I tried to take photos of the beautiful flowers and birds, but it was so bright in the sun that it was difficult to know if the camera was focused. I did get a few photos of the lizards. Western Table is much more civilised. That is where most of the people walk and it is quite easy to get around most of it. If you wander further to the other trails there is more vegetation and even some damp areas that have little boardwalks. I suppose in the winter or during rainy times parts of the top of the mountain get pretty soggy (since it is flat). Most of the trails are marked with paint blazes on the rocks. They are quite clever-if it is easy going, there are little shoe prints painted. But, if it will require a scramble, there is a little goat painted.

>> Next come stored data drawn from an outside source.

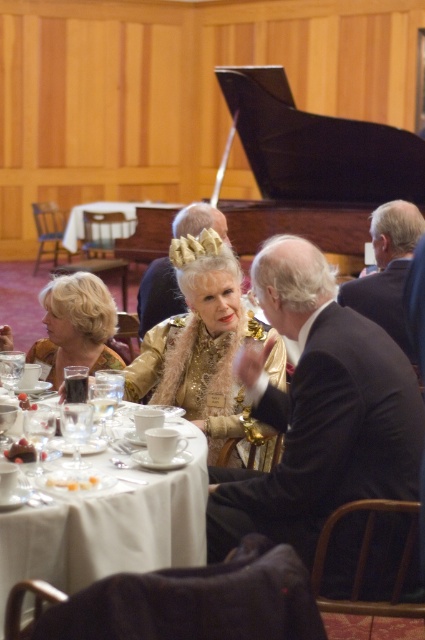 Question: Which is farther from the dark suit at center?

Choices:
 (A) blonde hair at center
 (B) gold textured crown at center
 (C) white porcelain cup at center

Answer: (B)

Question: Which is nearer to the white cloth table at center?

Choices:
 (A) dark suit at right
 (B) gold textured crown at center
 (C) blonde hair at center

Answer: (C)

Question: Which point is closer to the camera?

Choices:
 (A) (190, 536)
 (B) (17, 449)
 (C) (57, 364)

Answer: (B)

Question: Does blonde hair at center appear under smooth white cream at lower left?

Choices:
 (A) yes
 (B) no

Answer: (B)

Question: Considering the relative positions of white porcelain cup at center and chocolate cake at table center in the image provided, where is white porcelain cup at center located with respect to chocolate cake at table center?

Choices:
 (A) above
 (B) below

Answer: (B)

Question: Is white porcelain cup at center above smooth white cream at lower left?

Choices:
 (A) no
 (B) yes

Answer: (B) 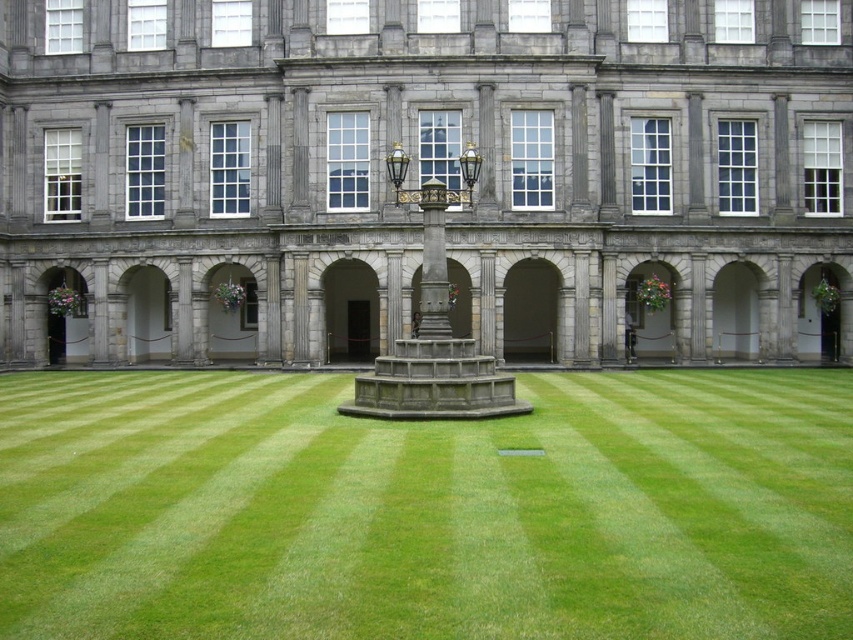 You are standing in the courtyard and want to walk from the gray stone building at center to the green grass at center. Which direction should you move in?

You should move away from the gray stone building at center towards the green grass at center because the gray stone building at center is closer to you than the green grass at center.

You are a landscape architect designing a new garden for the courtyard. The gray stone building at center and the green grass at center are both important elements. Which of these two elements takes up more space in the courtyard?

The gray stone building at center is bigger than green grass at center, so it takes up more space in the courtyard.

You are standing in the courtyard of a historic building. You notice the gray stone building at center and the green grass at center. Which object is taller?

The gray stone building at center has a greater height compared to the green grass at center, so the gray stone building at center is taller. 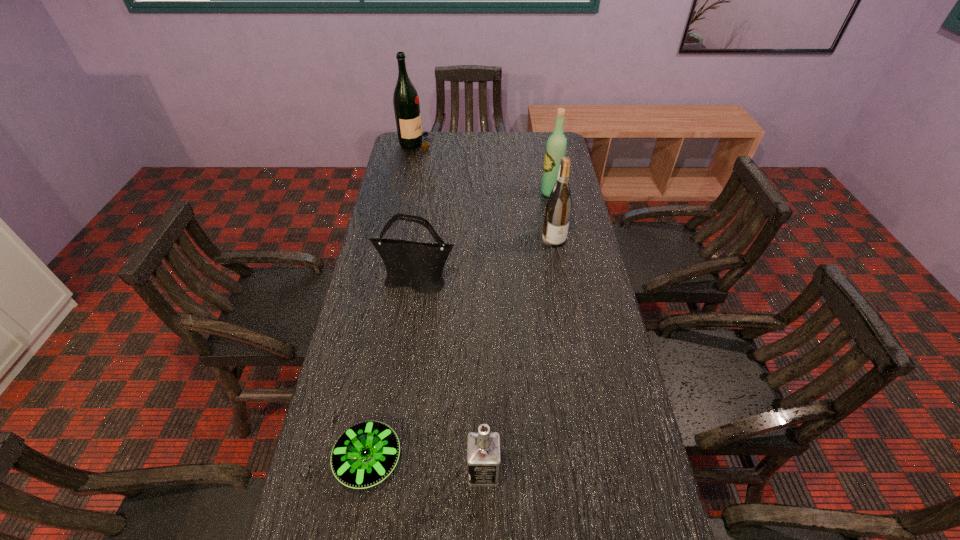 What are the coordinates of `vacant space that satisfies the following two spatial constraints: 1. on the front-facing side of the second nearest wine bottle; 2. on the front side of the nearest wine bottle` in the screenshot? It's located at (559, 239).

Where is `blank area in the image that satisfies the following two spatial constraints: 1. on the front-facing side of the second nearest wine bottle; 2. on the front side of the saucer`? The width and height of the screenshot is (960, 540). blank area in the image that satisfies the following two spatial constraints: 1. on the front-facing side of the second nearest wine bottle; 2. on the front side of the saucer is located at coordinates (601, 460).

At what (x,y) coordinates should I click in order to perform the action: click on vacant space that satisfies the following two spatial constraints: 1. on the back side of the shortest object; 2. on the surface of the farthest object. Please return your answer as a coordinate pair (x, y). The width and height of the screenshot is (960, 540). Looking at the image, I should click on (423, 144).

Find the location of `free space that satisfies the following two spatial constraints: 1. on the surface of the leftmost wine bottle; 2. on the left side of the fourth farthest object`. free space that satisfies the following two spatial constraints: 1. on the surface of the leftmost wine bottle; 2. on the left side of the fourth farthest object is located at coordinates (389, 284).

The height and width of the screenshot is (540, 960). What are the coordinates of `vacant area that satisfies the following two spatial constraints: 1. on the surface of the farthest object; 2. on the right side of the shortest object` in the screenshot? It's located at (355, 460).

What are the coordinates of `vacant space that satisfies the following two spatial constraints: 1. on the front-facing side of the fifth nearest object; 2. on the front side of the saucer` in the screenshot? It's located at (601, 460).

You are a GUI agent. You are given a task and a screenshot of the screen. Output one action in this format:
    pyautogui.click(x=<x>, y=<y>)
    Task: Click on the free space in the image that satisfies the following two spatial constraints: 1. on the back side of the shortest object; 2. on the surface of the farthest object
    Image resolution: width=960 pixels, height=540 pixels.
    Given the screenshot: What is the action you would take?
    pyautogui.click(x=423, y=144)

Identify the location of vacant space that satisfies the following two spatial constraints: 1. on the back side of the fourth farthest object; 2. on the surface of the leftmost wine bottle. Image resolution: width=960 pixels, height=540 pixels. (436, 144).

OK, so I successfully arranged a ride to Capetown. And I successfully found someone (safe) to hike with. So far, the Grand Adventure is going quite well. Now I needed to get back down the mountain and rendezvous somewhere in Capetown with the guide and the rest of the group. No one wanted to hike back down the mountain (too steep). So, I had to pluck up a tremendous amount of courage to go down in the cable car. It is a large car that goes steeply down the mountain. It is round and the outside part of the car rotates (oh joy) so that you can have a panoramic view (or get sick). I figured I would stand in the center and just close my eyes. But I actually ended up watching most of the ride. The center of the car has a platform that does not rotate, so that was my spot. I even took a few photos to prove that I was looking out the windows as we descended. I have succeeded in getting off the mountain.

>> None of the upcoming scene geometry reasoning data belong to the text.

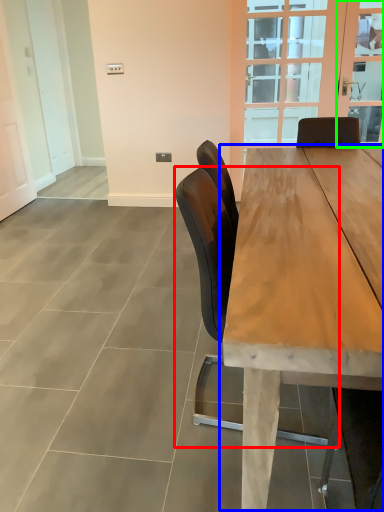 Question: Which object is the farthest from chair (highlighted by a red box)? Choose among these: table (highlighted by a blue box) or window screen (highlighted by a green box).

Choices:
 (A) table
 (B) window screen

Answer: (B) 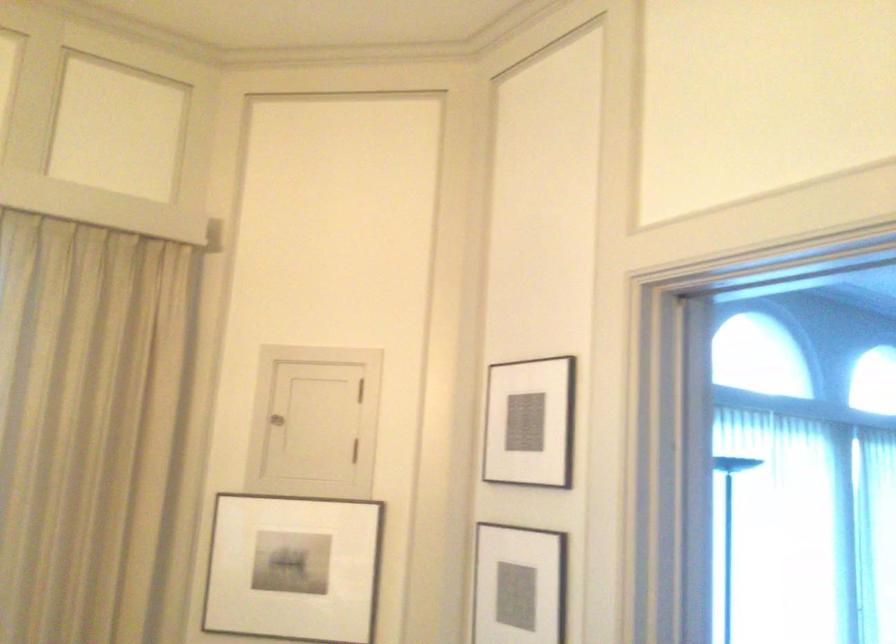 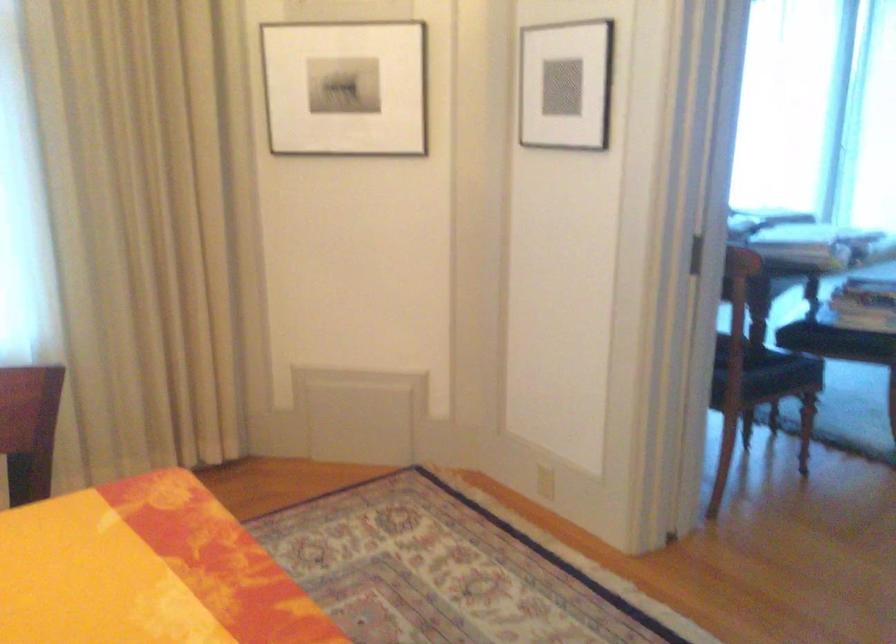 Question: The images are taken continuously from a first-person perspective. In which direction is your viewpoint rotating?

Choices:
 (A) Left
 (B) Right
 (C) Up
 (D) Down

Answer: (D) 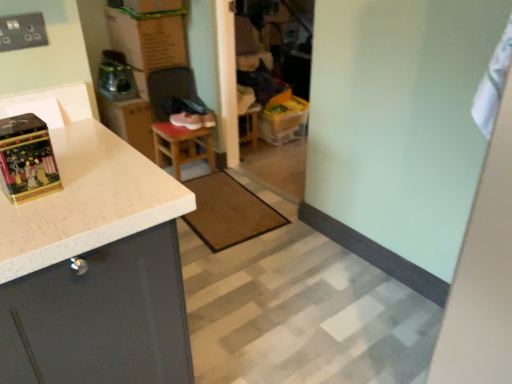 Identify the location of free space above brown textured mat at center (from a real-world perspective). (229, 205). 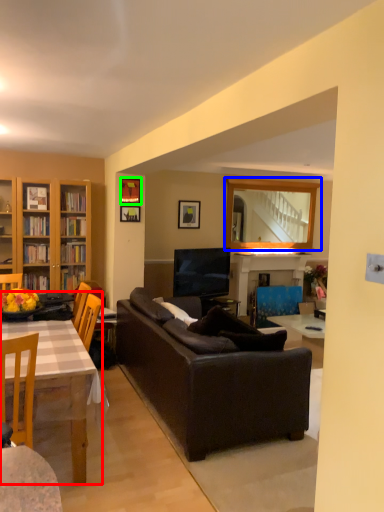 Question: Which is nearer to the table (highlighted by a red box)? mirror (highlighted by a blue box) or picture frame (highlighted by a green box).

Choices:
 (A) mirror
 (B) picture frame

Answer: (B) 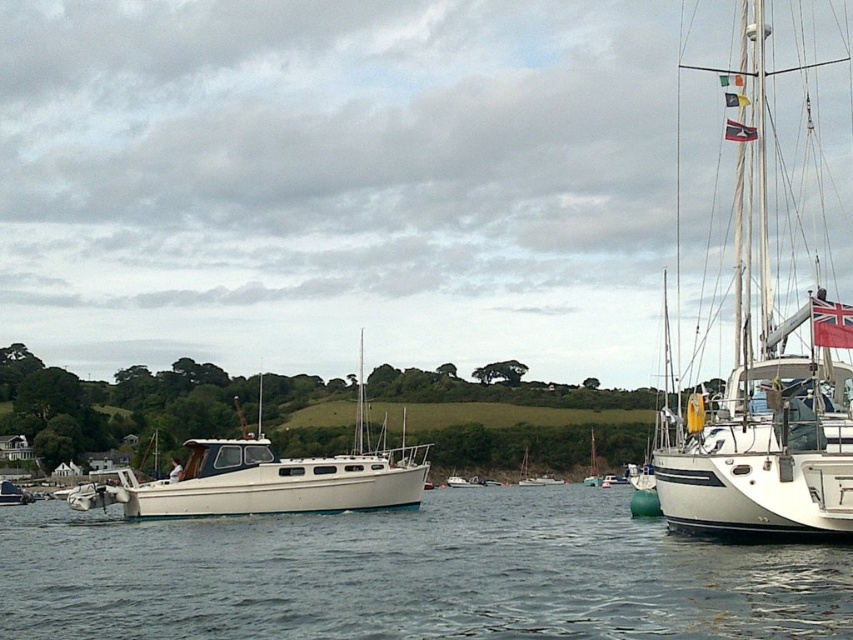 Question: Does white glossy sailboat at right have a greater width compared to white matte boat at center?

Now, I need to find a taxi, negotiate a fair price (harder than you might think) and get to the waterfront to meet the rest of the group. I found a taxi van with 10 people (speaking 5 languages) all going sort of in the same direction. I agreed to the price and get in. I call the tour guide (so glad I have a cell phone) and let her know where I am. She tells me that we are leaving at 6pm instead of 3:30pm. The amazing thing is that I am able to remember a landmark down in the city to tell her where I will meet her. Fortunately, I am a little familiar with this area since we were here last weekend. OK, so now I will have a couple of hours to kill at the waterfront. I sit back and relax-but only briefly. This taxi trip can only be likened to the one Harry Potter took in the Night Bus. And with the same kinds of yelling. But, eventually I make it to the waterfront.

I walked around, shopped, and ate a very late lunch (I had eaten cheese, fruit, and an energy bar on the mountain). I saw a Semester at Sea cruise ship. I have always thought that would be a great idea to participate in. I wonder if they need any instructors? The best find of the day (other than the hiking companions) was an artist booth that had wonderful turned wood bowls. I found a small bowl made from a wild olive tree that was actually felled in Stellenbosch! Finally, I make it to the rendezvous point (before the rest of the group!) and then we head back home. I think I am ready for The Amazing Race.

One interesting thing about the trip home (I’ve been on this route now a few times, the N2) is that the townships/resettlement areas come right up to the edge of the highway. The kids and coaches come out to the medians and edges of the highway to practice soccer there because it is level, there is grass, and it is an open area. It is quite strange to see all these little soccer games going on right at the edge of the highway.

Oh, and in case anyone wanted to know, I finished my research schedule for Christo.